Two Lives: Gertrude and Alice is a collection of three articles by essayist Janet Malcolm concerning Gertrude Stein and Alice B. Toklas. I apparently missed their original appearances in the New Yorker, but I’m glad I caught up with them here, even if some of the information passed along is a little disturbing. It’s also a good crash course in who’s who in recent Stein scholarship and it seems as if I’ll eventually have to come to grips with a 700 page behemoth from a few years back by Ulla E. Dydo entitled Gertrude Stein: The Language That Rises 1923-1934, supposedly a stunning and sympathetic reading of her work. Hopefully it’ll have a hard-boiled detective in it somewhere.

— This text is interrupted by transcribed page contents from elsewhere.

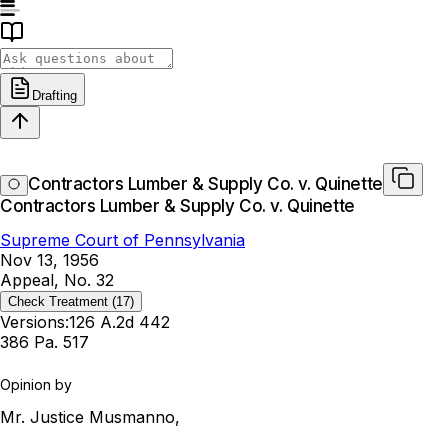
Drafting
Contractors Lumber & Supply Co. v. Quinette
Contractors Lumber & Supply Co. v. Quinette
Supreme Court of Pennsylvania
Nov 13, 1956
Appeal, No. 32
Check Treatment
(17)
Versions:
126 A.2d 442
386 Pa. 517
Opinion by
Mr. Justice Musmanno,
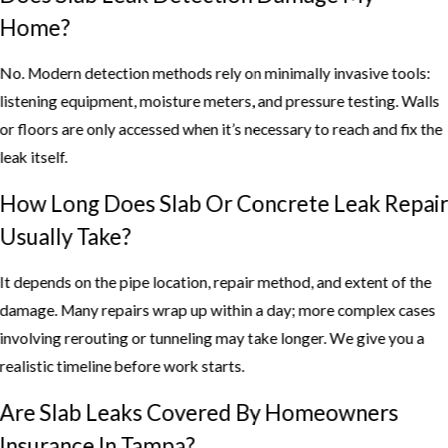
Home?
No. Modern detection methods rely on minimally invasive tools:
listening equipment, moisture meters, and pressure testing. Walls
or floors are only accessed when it’s necessary to reach and fix the
leak itself.
How Long Does Slab Or Concrete Leak Repai
Usually Take?
It depends on the pipe location, repair method, and extent of the
damage. Many repairs wrap up within a day; more complex cases
involving rerouting or tunneling may take longer. We give you a
realistic timeline before work starts.
Are Slab Leaks Covered By Homeowners
Insurance In Tampa?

(In point of fact, Stein actually was a big fan of detective fiction and even tried her hand at writing some. The end result, however, showed about as much interest in finding the killer as Twin Peaks.)

Finally, there’s two new ones from a couple of old favorites. The Pleasures Of The Damned is the latest collection of poems from the late Charles Bukowski, this volume serving as a kind of best-of while including some previously uncollected work, and Mister B. Gone, a novella by Clive Barker.

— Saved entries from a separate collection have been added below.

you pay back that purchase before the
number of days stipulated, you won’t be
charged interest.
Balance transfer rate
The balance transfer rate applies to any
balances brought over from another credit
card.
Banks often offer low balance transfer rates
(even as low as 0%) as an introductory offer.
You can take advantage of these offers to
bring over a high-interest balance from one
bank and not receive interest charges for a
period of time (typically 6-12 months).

When editor John Martin of the Black Sparrow Press would arrange the sequence of Bukowski’s poems for their book appearances, it was obvious that he often saved the best for last, like the finale of a fireworks show. To its credit, this collection includes a good many of those impressive and inclusive show-stoppers.

As for Mister B. Gone, Clive Barker continues his fascination with the idea of the word as flesh or the flesh as word (something that dates back to his Books Of Blood) in an entertaining tale narrated by a demon who regularly tries to cajole the reader into burning the book. The book's second half, in which the powers of Heaven and Hell battle over the invention of the first printing press (!) is full of the kind of phantasmagoria that Barker almost has a patent on now. Several lifetimes away now from the kind of stories that made his name, he now specializes in trying to place the reader in a world in which the physical and metaphysical have become interchangable and the landscape is awake with ghosts or memories or both. Even in a brief work such as this, Barker's mission statement, a unique urge to blend the flesh and the spirit, is stamped on every page. He couldn't be dull if he tried.